About this task
The answer should be each line of the records that contains the word "Sâwi"; please copy them all.

Records from a collection:
▼
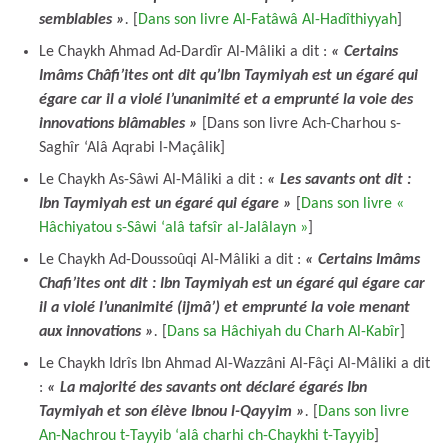
semblables »
.
[
Dans son livre Al-Fatâwâ Al-Hadîthiyyah
]
Le Chaykh Ahmad Ad-Dardîr Al-Mâliki a dit :
« Certains
Imâms Châfi’ites ont dit qu’Ibn Taymiyah est un égaré qui
égare car il a violé l’unanimité et a emprunté la voie des
innovations blâmables »
[Dans son livre Ach-Charhou s-
Saghîr ‘Alâ Aqrabi l-Maçâlik]
Le Chaykh As-Sâwi Al-Mâliki a dit :
« L
es savants ont dit :
Ibn Taymiyah est un égaré qui égare »
[
Dans son livre «
Hâchiyatou s-Sâwi ‘alâ tafsîr al-Jalâlayn »
]
Le Chaykh Ad-Doussoûqi Al-Mâliki a dit :
« Certains Imâms
Chafi’ites ont dit : Ibn Taymiyah est un égaré qui égare car
il a violé l’unanimité (ijmâ’) et emprunté la voie menant
aux innovations »
.
[
Dans sa Hâchiyah du Charh Al-Kabîr
]
Le Chaykh Idrîs Ibn Ahmad Al-Wazzâni Al-Fâçi Al-Mâliki a dit
:
« La majorité des savants ont déclaré égarés Ibn
Taymiyah et son élève Ibnou l-Qayyim »
.
[
Dans son livre
An-Nachrou t-Tayyib ‘alâ charhi ch-Chaykhi t-Tayyib
]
▲
Worked solution
Le Chaykh As-Sâwi Al-Mâliki a dit :
Hâchiyatou s-Sâwi ‘alâ tafsîr al-Jalâlayn »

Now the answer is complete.